YOUR TASK: All lines containing the string "handicapées" must be copied from the entries.

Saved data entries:
= = = =

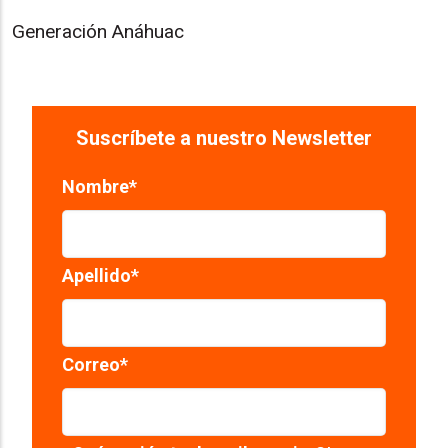
Generación Anáhuac
Suscríbete a nuestro Newsletter
Nombre
*
Apellido
*
Correo
*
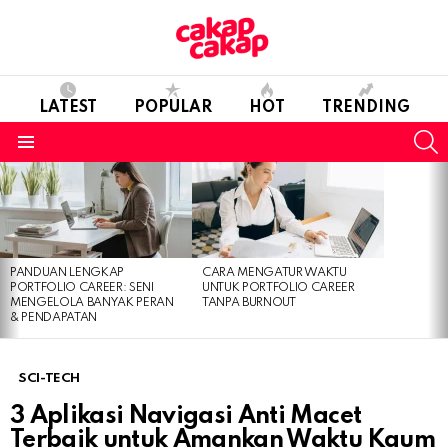
LATEST
POPULAR
HOT
TRENDING
S
Menu
LATEST
STORIES
PANDUAN LENGKAP
CARA MENGATUR WAKTU
PORTFOLIO CAREER: SENI
UNTUK PORTFOLIO CAREER
MENGELOLA BANYAK PERAN
TANPA BURNOUT
& PENDAPATAN
SCI-TECH
3 Aplikasi Navigasi Anti Macet
Terbaik untuk Amankan Waktu Kaum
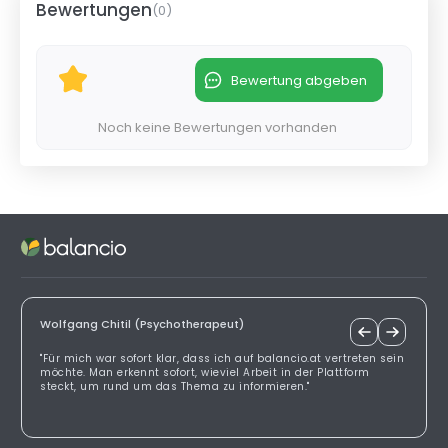
Bewertungen
(
0
)
Bewertung abgeben
Noch keine Bewertungen vorhanden
Wolfgang Chitil (Psychotherapeut)
"Für mich war sofort klar, dass ich auf balancio.at vertreten sein
möchte. Man erkennt sofort, wieviel Arbeit in der Plattform
steckt, um rund um das Thema zu informieren."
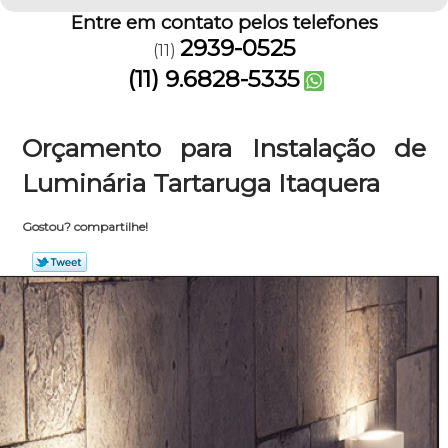
Entre em contato pelos telefones
2939-0525
(11)
(11) 9.6828-5335
Orçamento para Instalação de
Luminária Tartaruga Itaquera
Gostou? compartilhe!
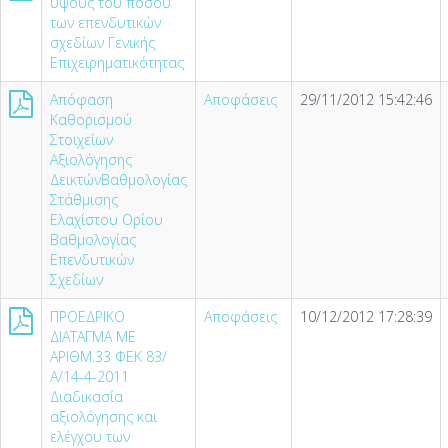
ύψους του ποσού
των επενδυτικών
σχεδίων Γενικής
Επιχειρηματικότητας
Απόφαση
Αποφάσεις
29/11/2012 15:42:46
Καθορισμού
Στοιχείων
Αξιολόγησης
ΔεικτώνΒαθμολογίας
Στάθμισης
Ελαχίστου Ορίου
Βαθμολογίας
Επενδυτικών
Σχεδίων
ΠΡΟΕΔΡΙΚΟ
Αποφάσεις
10/12/2012 17:28:39
ΔΙΑΤΑΓΜΑ ΜΕ
ΑΡΙΘΜ.33 ΦΕΚ 83/
Α/14-4-2011
Διαδικασία
αξιολόγησης και
ελέγχου των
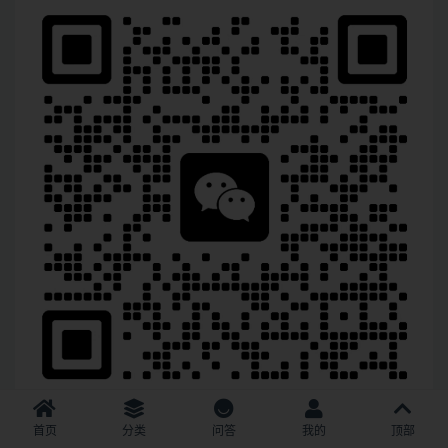
首页
分类
问答
我的
顶部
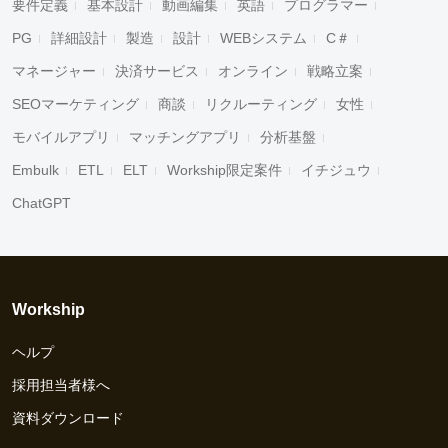
要件定義
基本設計
動画編集
英語
プログラマー
PG
詳細設計
製造
設計
WEBシステム
C＃
マネージャー
決済サービス
オンライン
戦略立案
SEOマーケティング
商談
リクルーティング
女性
モバイルアプリ
マッチングアプリ
分析基盤
Embulk
ETL
ELT
Workship限定案件
イチジュウ
ChatGPT
Workship
ヘルプ
採用担当者様へ
資料ダウンロード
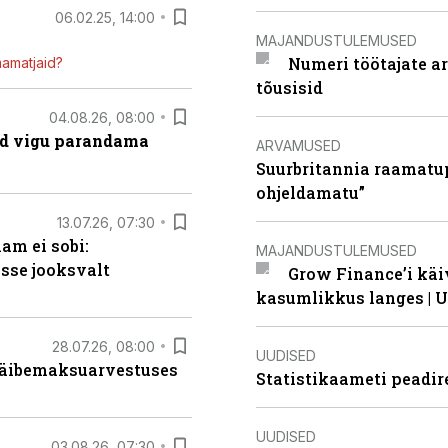
06.02.25, 14:00
MAJANDUSTULEMUSED
Numeri töötajate a
mamatjaid?
tõusisid
04.08.26, 08:00
ad vigu parandama
ARVAMUSED
Suurbritannia raamatu
ohjeldamatu”
13.07.26, 07:30
am ei sobi:
MAJANDUSTULEMUSED
sse jooksvalt
Grow Finance’i käi
kasumlikkus langes | U
28.07.26, 08:00
UUDISED
 käibemaksuarvestuses
Statistikaameti peadir
UUDISED
03.08.26, 07:30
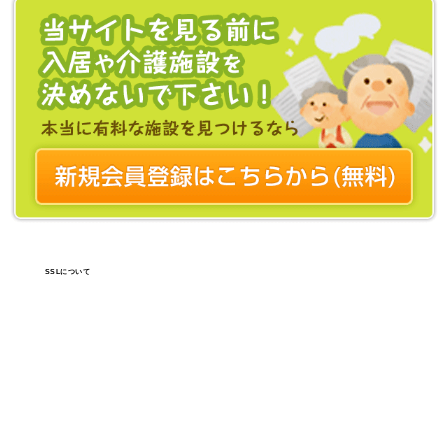
SSLについて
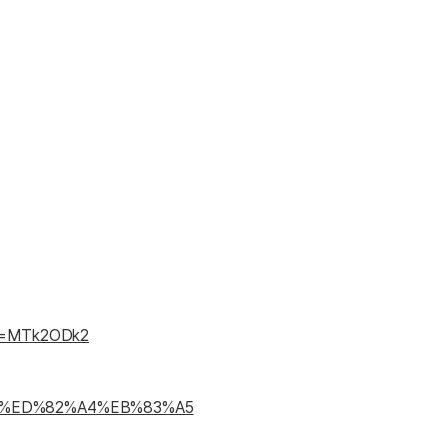
내돈내산 수
트
로피&퀘스트
내돈내산 수
트
내돈내산 수
트
교재후기
새글
트
교재후기
새글
트
피
교재후기
새글
트
피
트
트
트
트
트
트
em=MTk2ODk2
트
트
트
%A0%ED%82%A4%EB%83%A5
분 컷 이벤트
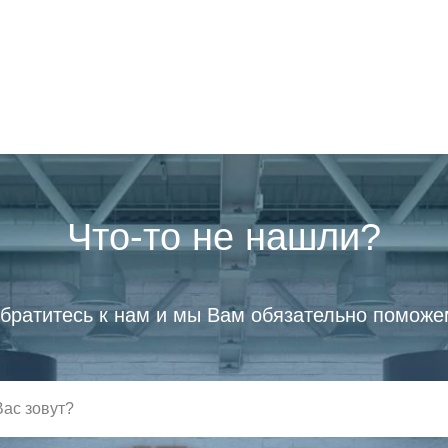
Что-то не нашли?
братитесь к нам и мы Вам обязательно поможе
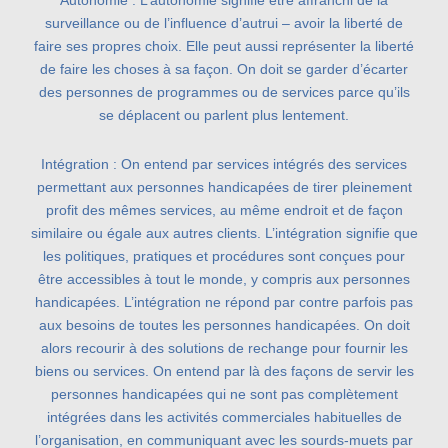
Autonomie : L’autonomie signifie être affranchi de la
surveillance ou de l’influence d’autrui – avoir la liberté de
faire ses propres choix. Elle peut aussi représenter la liberté
de faire les choses à sa façon. On doit se garder d’écarter
des personnes de programmes ou de services parce qu’ils
se déplacent ou parlent plus lentement.
Intégration : On entend par services intégrés des services
permettant aux personnes handicapées de tirer pleinement
profit des mêmes services, au même endroit et de façon
similaire ou égale aux autres clients. L’intégration signifie que
les politiques, pratiques et procédures sont conçues pour
être accessibles à tout le monde, y compris aux personnes
handicapées. L’intégration ne répond par contre parfois pas
aux besoins de toutes les personnes handicapées. On doit
alors recourir à des solutions de rechange pour fournir les
biens ou services. On entend par là des façons de servir les
personnes handicapées qui ne sont pas complètement
intégrées dans les activités commerciales habituelles de
l’organisation, en communiquant avec les sourds-muets par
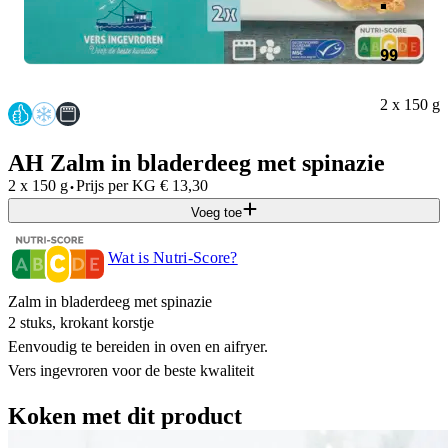
99
2 x 150 g
AH Zalm in bladerdeeg met spinazie
·
2 x 150 g
Prijs per
KG
€
13,30
Voeg toe
Wat is Nutri-Score?
Zalm in bladerdeeg met spinazie
2 stuks, krokant korstje
Eenvoudig te bereiden in oven en aifryer.
Vers ingevroren voor de beste kwaliteit
Koken met dit product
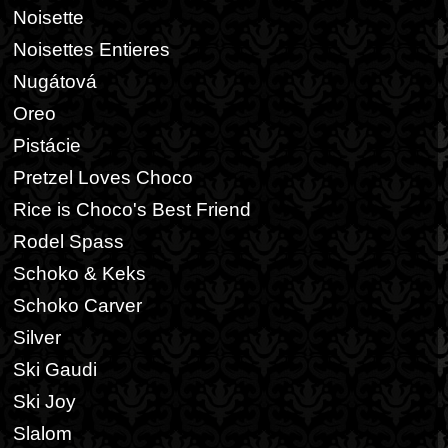
Noisette
Noisettes Entieres
Nugátová
Oreo
Pistácie
Pretzel Loves Choco
Rice is Choco's Best Friend
Rodel Spass
Schoko & Keks
Schoko Carver
Silver
Ski Gaudi
Ski Joy
Slalom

= = = =

ANSWER SPACE:
permettant aux personnes handicapées de tirer pleinement
handicapées. L’intégration ne répond par contre parfois pas
aux besoins de toutes les personnes handicapées. On doit
personnes handicapées qui ne sont pas complètement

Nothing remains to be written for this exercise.